Trombone Shorty (Troy “Trombone Shorty” Andrews)

Hello, friends! Our book today is Trombone Shorty, an autobiographical picture book written by Troy “Trombone Shorty” Andrews and illustrated by Bryan Collier, a fun and fascinating tale that celebrates music and the people who love it.

“Where Y’at?” That’s how people in New Orleans greet each other, a town as friendly and musical as there ever was. And in the neighborhood of Tremé, there once lived a little boy named Troy, who loved music so much that he would play it without an instrument. He would play along with his older brother’s band and with the bands that played in the Mardi Gras parades.

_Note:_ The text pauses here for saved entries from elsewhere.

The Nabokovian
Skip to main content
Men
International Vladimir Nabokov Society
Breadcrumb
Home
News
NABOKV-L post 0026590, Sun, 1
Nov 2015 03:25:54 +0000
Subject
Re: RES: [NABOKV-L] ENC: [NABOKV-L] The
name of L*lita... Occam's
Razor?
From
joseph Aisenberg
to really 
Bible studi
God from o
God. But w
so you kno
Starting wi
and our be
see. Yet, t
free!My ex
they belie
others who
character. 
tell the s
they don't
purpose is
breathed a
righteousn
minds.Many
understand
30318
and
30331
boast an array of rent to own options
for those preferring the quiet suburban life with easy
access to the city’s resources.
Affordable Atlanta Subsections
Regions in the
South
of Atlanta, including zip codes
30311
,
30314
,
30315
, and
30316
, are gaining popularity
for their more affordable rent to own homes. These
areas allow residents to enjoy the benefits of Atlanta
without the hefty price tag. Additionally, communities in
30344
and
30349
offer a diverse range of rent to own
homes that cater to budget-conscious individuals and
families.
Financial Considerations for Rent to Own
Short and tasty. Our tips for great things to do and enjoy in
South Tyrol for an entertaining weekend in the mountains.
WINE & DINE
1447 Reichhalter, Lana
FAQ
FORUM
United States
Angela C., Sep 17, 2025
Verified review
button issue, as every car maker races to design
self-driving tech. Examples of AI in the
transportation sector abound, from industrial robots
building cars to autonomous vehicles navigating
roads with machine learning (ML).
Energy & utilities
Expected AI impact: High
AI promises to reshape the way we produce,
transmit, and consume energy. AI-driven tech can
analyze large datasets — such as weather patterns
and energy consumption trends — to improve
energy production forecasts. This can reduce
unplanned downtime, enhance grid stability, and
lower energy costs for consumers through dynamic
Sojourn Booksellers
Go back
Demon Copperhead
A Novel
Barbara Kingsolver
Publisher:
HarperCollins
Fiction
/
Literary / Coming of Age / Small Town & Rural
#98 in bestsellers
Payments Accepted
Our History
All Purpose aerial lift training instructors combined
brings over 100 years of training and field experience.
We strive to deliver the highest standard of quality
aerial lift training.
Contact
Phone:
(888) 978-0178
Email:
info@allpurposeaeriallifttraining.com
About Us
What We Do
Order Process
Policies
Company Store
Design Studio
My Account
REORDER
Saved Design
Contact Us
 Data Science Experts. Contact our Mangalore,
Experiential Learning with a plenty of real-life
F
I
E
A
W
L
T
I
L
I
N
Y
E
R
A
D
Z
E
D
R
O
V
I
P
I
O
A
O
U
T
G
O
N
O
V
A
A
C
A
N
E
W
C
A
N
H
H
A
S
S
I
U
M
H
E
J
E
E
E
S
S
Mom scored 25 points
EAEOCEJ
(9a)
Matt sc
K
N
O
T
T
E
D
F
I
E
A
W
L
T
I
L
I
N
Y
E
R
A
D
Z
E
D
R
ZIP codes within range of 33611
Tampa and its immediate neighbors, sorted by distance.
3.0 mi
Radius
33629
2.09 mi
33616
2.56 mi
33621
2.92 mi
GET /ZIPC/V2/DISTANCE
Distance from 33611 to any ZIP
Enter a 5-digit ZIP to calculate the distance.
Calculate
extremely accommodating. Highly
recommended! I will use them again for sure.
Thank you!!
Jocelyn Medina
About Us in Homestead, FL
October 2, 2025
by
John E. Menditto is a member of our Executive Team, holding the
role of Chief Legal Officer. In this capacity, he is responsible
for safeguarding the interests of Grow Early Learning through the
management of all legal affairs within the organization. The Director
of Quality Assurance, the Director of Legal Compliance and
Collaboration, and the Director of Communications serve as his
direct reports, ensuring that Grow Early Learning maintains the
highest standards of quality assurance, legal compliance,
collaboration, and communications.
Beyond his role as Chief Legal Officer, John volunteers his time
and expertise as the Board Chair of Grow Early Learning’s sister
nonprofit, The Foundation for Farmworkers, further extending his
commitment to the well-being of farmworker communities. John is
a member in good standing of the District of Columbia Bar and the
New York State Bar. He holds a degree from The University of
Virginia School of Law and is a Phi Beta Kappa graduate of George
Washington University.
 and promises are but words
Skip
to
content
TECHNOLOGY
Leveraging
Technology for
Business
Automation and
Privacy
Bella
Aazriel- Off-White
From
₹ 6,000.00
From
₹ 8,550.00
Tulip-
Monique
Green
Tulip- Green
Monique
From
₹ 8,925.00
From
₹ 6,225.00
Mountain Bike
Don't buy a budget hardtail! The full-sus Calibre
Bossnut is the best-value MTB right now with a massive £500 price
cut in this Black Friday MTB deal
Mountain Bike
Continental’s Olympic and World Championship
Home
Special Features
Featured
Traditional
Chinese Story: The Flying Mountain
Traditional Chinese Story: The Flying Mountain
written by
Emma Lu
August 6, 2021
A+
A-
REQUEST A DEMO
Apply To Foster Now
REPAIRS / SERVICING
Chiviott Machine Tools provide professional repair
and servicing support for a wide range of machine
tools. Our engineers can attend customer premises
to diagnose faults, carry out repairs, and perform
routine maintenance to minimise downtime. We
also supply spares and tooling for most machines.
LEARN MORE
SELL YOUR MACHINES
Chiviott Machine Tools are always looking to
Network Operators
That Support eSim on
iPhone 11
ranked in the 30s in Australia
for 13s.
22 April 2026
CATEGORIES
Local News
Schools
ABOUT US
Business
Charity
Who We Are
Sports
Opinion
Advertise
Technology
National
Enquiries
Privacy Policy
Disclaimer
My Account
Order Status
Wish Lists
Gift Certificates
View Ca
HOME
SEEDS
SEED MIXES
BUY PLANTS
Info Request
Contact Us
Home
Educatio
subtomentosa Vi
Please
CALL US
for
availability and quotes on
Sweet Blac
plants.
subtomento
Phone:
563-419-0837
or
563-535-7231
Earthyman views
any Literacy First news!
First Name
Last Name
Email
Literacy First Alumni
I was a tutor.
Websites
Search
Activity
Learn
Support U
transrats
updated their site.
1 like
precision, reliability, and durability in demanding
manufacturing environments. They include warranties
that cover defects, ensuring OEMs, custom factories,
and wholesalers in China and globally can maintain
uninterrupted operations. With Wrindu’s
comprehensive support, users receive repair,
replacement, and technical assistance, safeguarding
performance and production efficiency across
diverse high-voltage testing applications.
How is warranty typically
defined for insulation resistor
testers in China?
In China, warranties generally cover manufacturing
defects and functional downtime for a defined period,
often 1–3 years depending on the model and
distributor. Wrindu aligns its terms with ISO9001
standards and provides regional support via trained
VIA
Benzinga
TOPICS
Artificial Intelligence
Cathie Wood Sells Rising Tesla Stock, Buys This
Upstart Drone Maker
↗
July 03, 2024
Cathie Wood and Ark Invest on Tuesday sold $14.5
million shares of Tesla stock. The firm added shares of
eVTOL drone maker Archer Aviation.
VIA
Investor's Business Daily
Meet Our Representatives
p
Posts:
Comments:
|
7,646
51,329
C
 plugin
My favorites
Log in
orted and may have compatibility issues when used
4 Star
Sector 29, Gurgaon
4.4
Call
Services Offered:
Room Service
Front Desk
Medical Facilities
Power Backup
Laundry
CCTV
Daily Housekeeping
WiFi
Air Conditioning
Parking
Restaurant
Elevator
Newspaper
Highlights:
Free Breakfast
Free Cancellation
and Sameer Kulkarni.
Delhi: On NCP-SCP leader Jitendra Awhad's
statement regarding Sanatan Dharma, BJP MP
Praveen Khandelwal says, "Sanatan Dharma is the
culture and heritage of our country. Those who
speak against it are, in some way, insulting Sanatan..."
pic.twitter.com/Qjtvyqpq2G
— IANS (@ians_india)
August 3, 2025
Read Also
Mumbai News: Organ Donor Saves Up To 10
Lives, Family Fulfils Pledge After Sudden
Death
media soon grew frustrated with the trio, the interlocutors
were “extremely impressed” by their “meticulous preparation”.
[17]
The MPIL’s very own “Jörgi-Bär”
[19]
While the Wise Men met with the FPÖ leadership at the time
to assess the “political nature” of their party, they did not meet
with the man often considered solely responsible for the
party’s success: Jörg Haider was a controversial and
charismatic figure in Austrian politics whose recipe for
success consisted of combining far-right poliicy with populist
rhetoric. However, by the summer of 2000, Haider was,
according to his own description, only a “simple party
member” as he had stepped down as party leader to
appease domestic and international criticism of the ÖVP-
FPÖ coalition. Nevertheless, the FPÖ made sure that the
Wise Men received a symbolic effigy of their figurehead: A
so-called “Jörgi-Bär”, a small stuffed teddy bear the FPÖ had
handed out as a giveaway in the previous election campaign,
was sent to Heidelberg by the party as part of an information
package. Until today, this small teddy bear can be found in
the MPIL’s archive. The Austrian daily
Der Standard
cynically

One day, Troy finds a trombone, beat up, but still having music to give. Troy carries the heavy instrument wherever he goes, teaching himself to play and dreaming of making “music gumbo”, a music that mixes together all the styles and feelings he adores. His brother encourages him, bestowing him with the nickname “Trombone Shorty” on account on of the instrument’s size compared to his. He plays without fear, marching with the parades as a small boy, and even being invited onstage for an impromptu performance with Bo Diddley. Now Troy is successful musician, playing around the world with his band – but he always returns to New Orleans, finding and encouraging young musicians as his brother once did for him.

Lovely! Mixing together elements of a musical biography and a love letter to New Orleans, Andrews tells his tale with verve and excitement, writing passionately about his home and music in a way that inspires infectious joy (the author’s photos in the back are especially adorable). Collier’s mixed-media art is as spectacular as ever, seamlessly mixing in photography with illustration to create spreads that sing with the spirit and music of the text. The length is great, and JJ and I both loved it. A must-read for any young music lover, and it’s Baby Bookworm approved!